Assorted Boxes of Ordinary Life & Dare Alla Luce
I am not specifically concerned with capturing a “concrete” reality in my photographs. I aim to use photography as a medium that explores the relationship between what is visible and non-visible. I have continued to work on the Dare alla Luce series over a period of time; initially responding to a collection of vintage photographs, retrieved from a variety of sources. In my most recent imagery, I specifically sourced portrait photographs. Each subject engages with the camera differently; sometimes the gaze is direct while some subjects appear vacant, offering alternative interpretations to these portraits.
I play with the light and use it metaphorically allowing for new readings, sometimes through heavy-handed applications and at other times delicately.
The images are permanently altered; they are lost and reborn, hence the title, Dare alla Luce, an Italian term meaning, “to bring to the light” in reference to birth.
The photographs of the serie Assorted Boxes of Ordinary Life were taken from a childhood archive of super-8 film projected onto old mirrors covered in dust. The resulting imagery from this process focuses on specific elements while occluding others. They question how we interpret photographs, and the fictions inherent in our perception. We draw inferences from subtle visual cues—a gesture, an object, an expanse of negative space—I play with these elements leaving room for the viewer to project, to imagine, to reminisce.
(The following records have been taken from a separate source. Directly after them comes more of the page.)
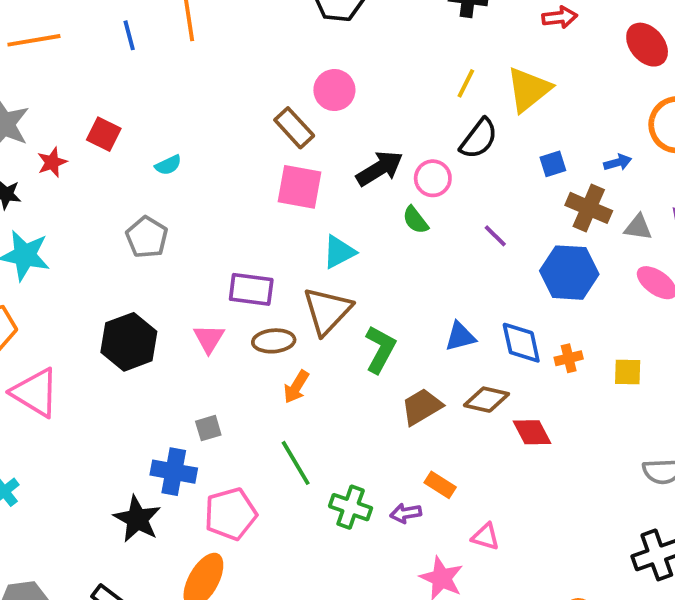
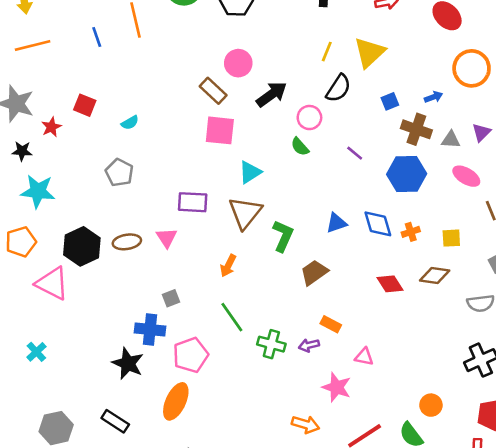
black arrow: (380, 168) -> (272, 94), moved
brown ellipse: (274, 341) -> (127, 242), moved
black hexagon: (129, 342) -> (82, 246), moved
brown diamond: (487, 400) -> (435, 275), moved

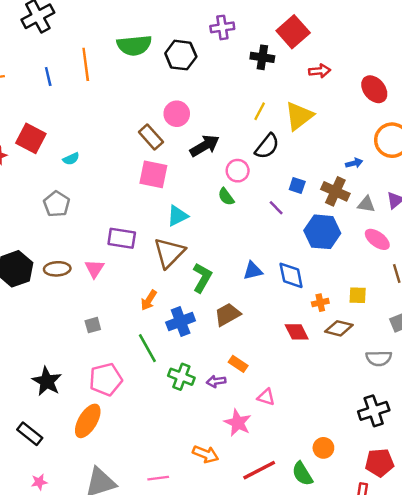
blue square: (390, 101) -> (297, 186), moved, turned 35
red square: (85, 105) -> (31, 138), size x1.4
orange cross: (411, 232) -> (320, 303), moved
blue cross: (150, 329) -> (181, 321), moved, turned -32

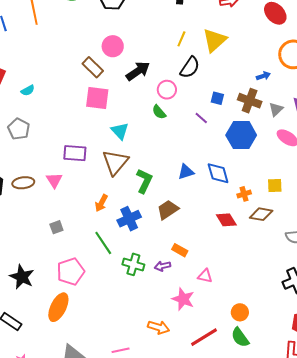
gray triangle: (366, 204) -> (276, 109), turned -49
cyan triangle: (177, 216) -> (120, 131), turned -42
orange circle: (323, 448) -> (240, 312), moved

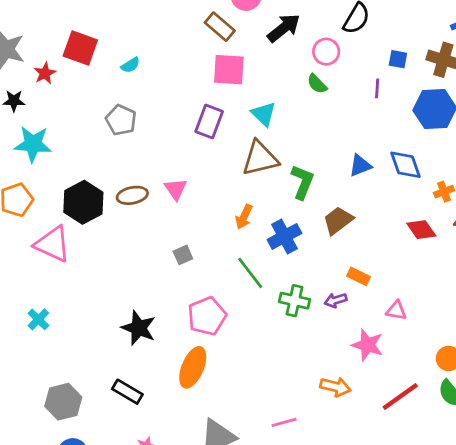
purple line: (201, 118) -> (377, 88), turned 56
purple rectangle: (75, 153) -> (209, 121), moved, turned -70
brown triangle: (115, 162) -> (260, 158), turned 40

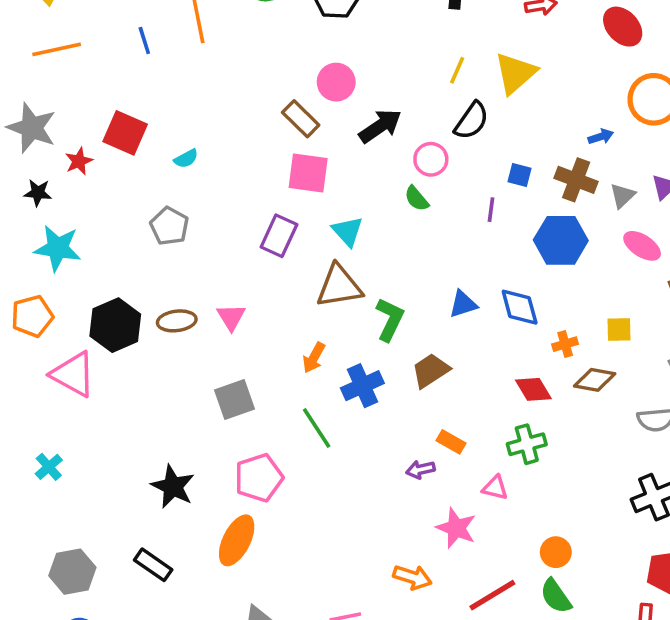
gray square: (183, 255) -> (234, 400), size x1.6
green cross: (294, 301) -> (527, 444), moved, turned -32

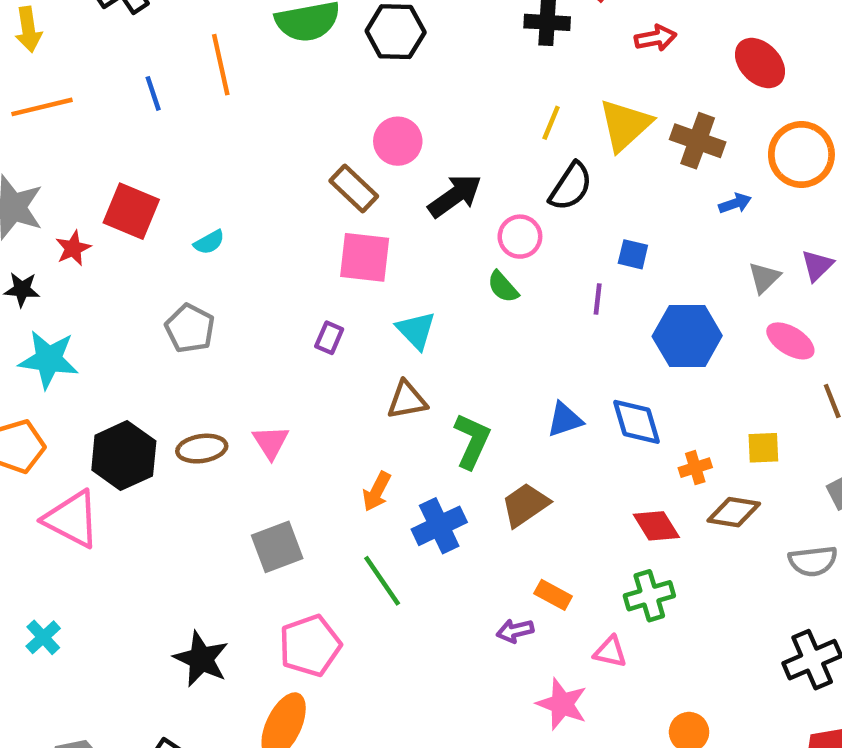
brown cross: (576, 180) -> (698, 141), moved
purple rectangle: (279, 236) -> (329, 338), size x0.6
brown triangle: (339, 286) -> (407, 400), size x0.7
When experiencing these visuals, which have been extracted from their moment in history, our understanding is informed more by our own stories than by those of the depicted.
In this work I play with the dusty surface on the mirrors. Dust is said to originate from the stars. The “actual stars at night” appear and disappear, like the flickering of the super 8 film on the mirror’s surface. Stars appear still, but they are continually moving. These images reflect change and continuity; the moving super 8 film is stilled by the act of re-photographing moments. Happiness is found in these expansive and in the small details of life. These moments of looking to the expanse of the stars and to the tiny details of life provide a space that offers reverie for what passes and what is still.
Amy Friend is a Canadian Artist with a national and international exhibition record. Her work explores the medium of photography by engaging with ideas related to history, memory, archives (both personal and anonymous) and phenomenology. She works with the medium of photography pushing its anticipated boundaries through installation and material experimentation.
Recent exhibitions include Strange Cities, Onassis Cultural Centre, in Athens Greece; Dare alla Luce, at 555 Gallery (Boston); Assorted Boxes of Ordinary Life (Rodman Hall, Ontario, Canada) and Chronologues, at Museum London (Ontario, Canada).
Friend has upcoming exhibitions at the DongGang Museum of Photography in South Korea and at the GetxoPhoto Festival in Bilbao, Spain.
Her work has been featured in select publications such as: California Sunday Magazine (USA), Musee Magazine (USA), Virginia Quarterly Review (University of Virginia), and Supernatural (&Magazine, Israel).